Face au tollé général suscité par cette sombre et dangereuse affaire, le Gouvernement est sorti de sa réserve pour enfoncer des portes ouvertes et confirmer tout ce qui lui est reproché. Non seulement il confirme que le marché de gré à gré à bien eu lieu, même s’il se trompe sur le montant, mais il ne dit rien sur la qualité du sulfureux bénéficiaire de ce marché. Pourquoi a-t-on donné ce marché d’armes de guerre à des individus et des groupes dont on connait le manque de sérieux et la mauvaise réputation ?En outre, le Gouvernement peinera à convaincre s’il veut faire croire que la norme relative au « secret-défense » pourrait être un alibi pour justifier toutes sortes de pratiques attribuant des contrats d’armement à des réseaux mafieux au risque de compromette la sécurité de notre pays.
Le décret 2020-876 du 25 mars 2020, complétant l’Article 3 du décret 2014 – 1212 du 22 septembre 2014 portant Code des marchés publics, modifié par le décret 2022-22 du 7 janvier 2022 qui exclut du champ d’application du Code des marchés publics les travaux, fournitures, prestations et services et équipements réalisés pour la défense et la sécurité du Sénégal et classés « Secret défense » mentionne bien les corps concernés : il s’agit des « forces armées », de la « police nationale » et la « brigade des sapeurs-pompiers ». Les Eaux et forêts ne sont mentionnées nulle part dans ce décret comme corps pouvant voir ses achats soustraits du code des marchés publics.

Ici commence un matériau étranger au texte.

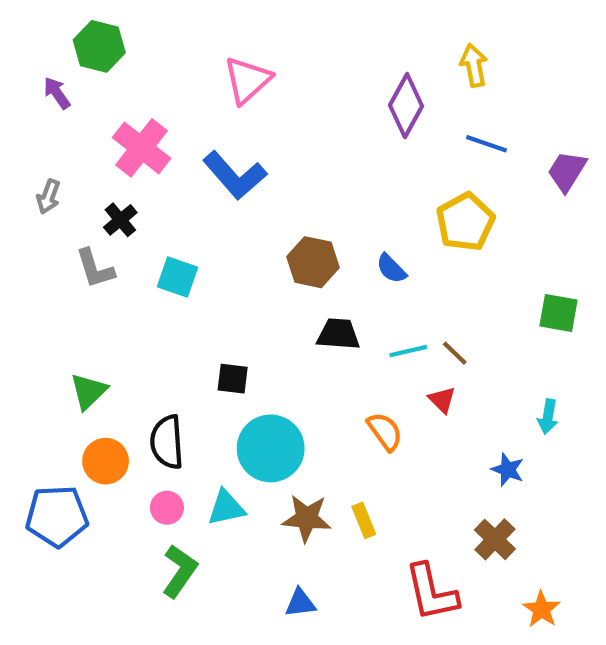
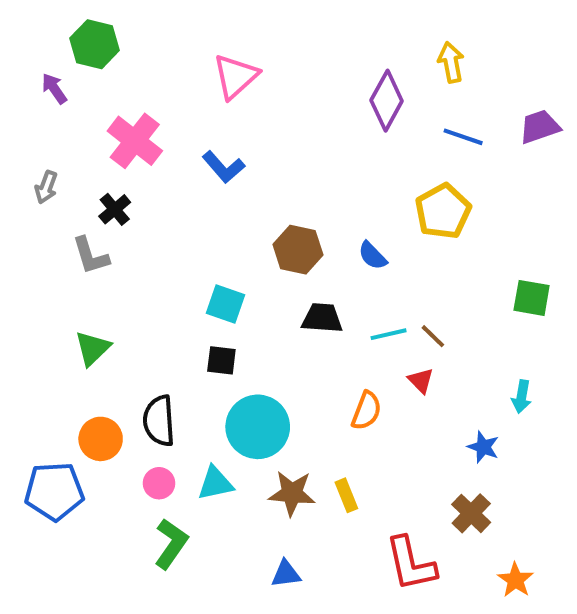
purple trapezoid: (567, 171) -> (540, 127), moved, turned 39
blue L-shape: (235, 175) -> (223, 167), size x0.7
cyan square: (178, 277) -> (225, 304), moved
green triangle: (89, 391) -> (93, 348), moved
orange semicircle: (385, 431) -> (366, 411), turned 57

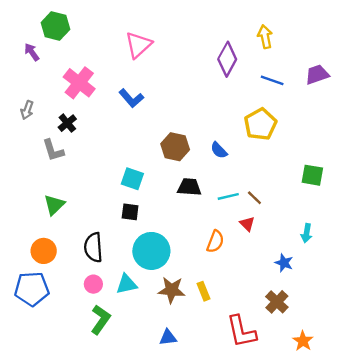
orange circle: (101, 439) -> (44, 251), moved

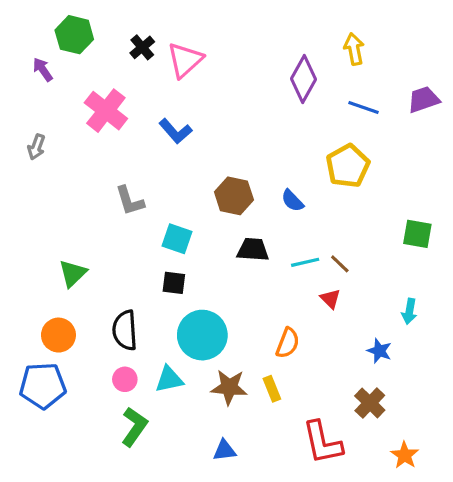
black cross: (67, 123) -> (142, 47), moved
gray L-shape: (53, 150) -> (130, 201), moved
orange semicircle: (215, 241) -> (288, 343), moved

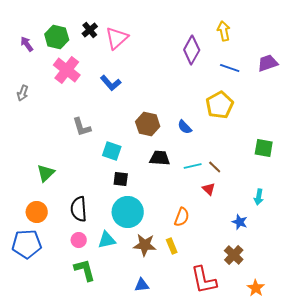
green hexagon: (74, 35) -> (57, 37), moved
black square: (174, 283) -> (121, 179), moved
green L-shape: (134, 427) -> (85, 270), turned -50

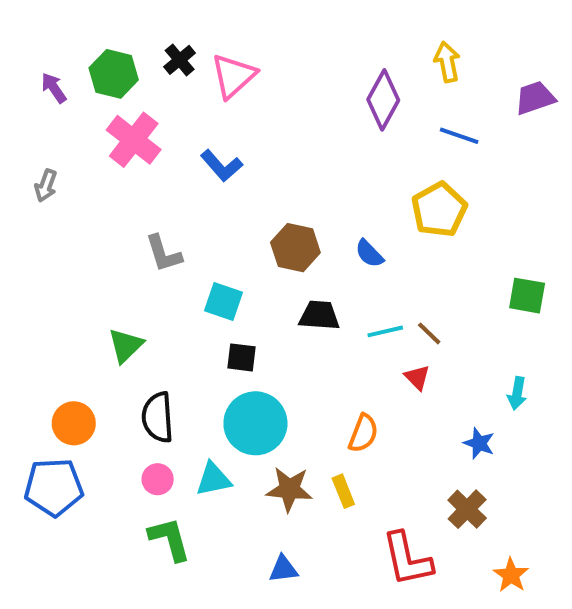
purple trapezoid: (268, 63) -> (535, 98), moved
green triangle: (46, 173) -> (126, 345), moved

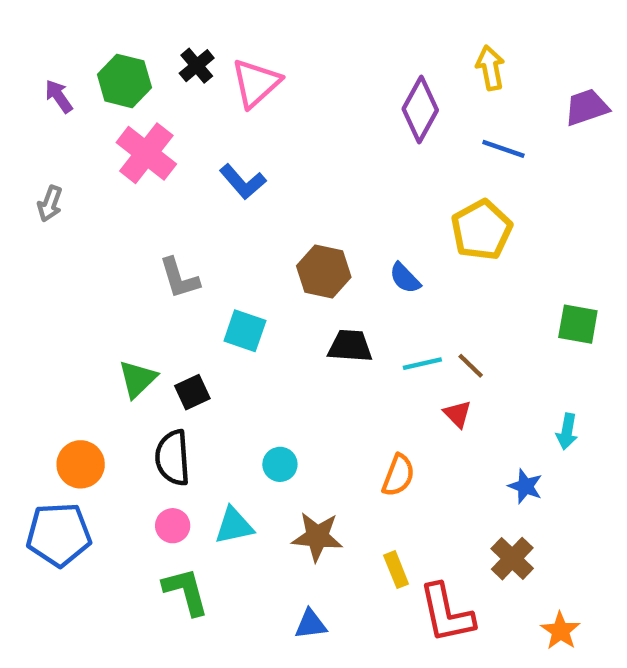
black square: (241, 357) -> (192, 392), moved, turned -32
cyan circle: (255, 423) -> (280, 464), size x0.5
yellow rectangle: (343, 491) -> (396, 570), moved

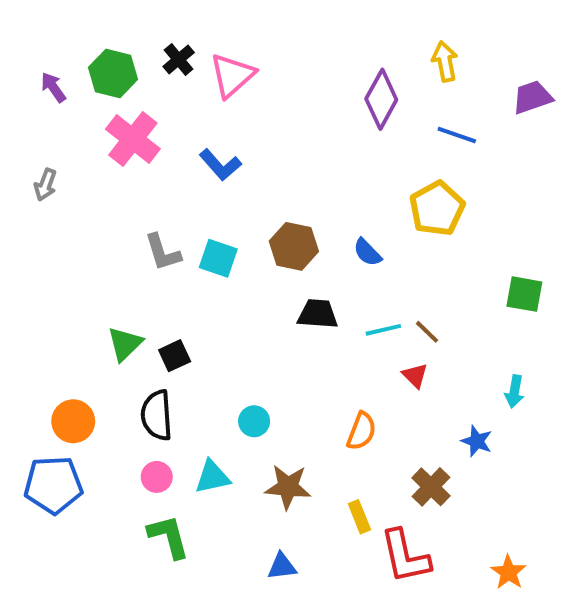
cyan square: (245, 331) -> (218, 258), moved
brown cross: (512, 559) -> (431, 487), moved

Depuis quand les « Eaux et forêts » font-elles partie des forces de défense?Le même décret cite d’ailleurs, en son article 2, pour plus de précision, les ministres chargés de son exécution, à savoir le ministre des Forces armées, le ministre de l’Intérieur et le ministre des Finances et du Budget. Le ministre de l’Environnement n’y apparait nulle part. C’est pourtant lui qui est cité dans la signature du contrat offert à « Petit Boudé ».La volonté de lutter contre la coupe et le trafic illégal de bois ne peut justifier l’acquisition par le ministère de l’Environnement d’un arsenal de guerre qui ferait pâlir d’envie les armées de certains pays. La coutume dans notre pays, notamment en Casamance, c’est que l’armée et la gendarmerie appuient les Eaux et forêts dans leurs opérations. Ce n’est pas de doter ces dernières d’un arsenal militaire massif.
l y a tout juste 48 heures, dans un communiqué rendu public à l’issue de la réunion de son Secrétariat politique national, la Plateforme Avenir Senegaal Bi Nu Begg attirait l’attention de l’opinion sur l’ampleur de la corruption qui gangrène le Sénégal et empêche toute possibilité de développement. Les scandales à répétition, les malversations et abus de toutes sortes qui émaillent la gouvernance de Macky Sall sont restés presque tous impunis. Cela a contribué à renforcer et à entretenir le système de gouvernance opaque qui a rendu possible le détournement des deniers publics et l’enrichissement sans cause d’une classe de politiciens et d’agents de l’administration publique en collusion avec des réseaux privés, parfois mafieux, nationaux et internationaux.La banalisation des scandales de corruption, qui sont facilités par la faiblesse, voire l’absence organisée de mécanismes de contrôle, a amené de nombreux citoyens à se dire que le mal est désormais trop profond pour qu’il soit possible d’y remédier.Ce serait cependant une erreur de prendre ce nouveau dossier de corruption présumée comme un cas de plus, un cas banal. Ce cas est d’autant plus grave qu’il porte sur un objet sensible, les armes, et implique des acteurs internationaux dont l’un, au moins, est connu pour être un sulfureux vendeur d’armes peu recommandable. Déjà impliqué dans des malversations dans son pays, le Niger, et recherche au Nigeria, selon le journal « Le Monde », c’est au Sénégal qu’il serait venu continuer ses affaires douteuses, en dégradant l’image et la réputation de notre pays, avec la complicité des autorités.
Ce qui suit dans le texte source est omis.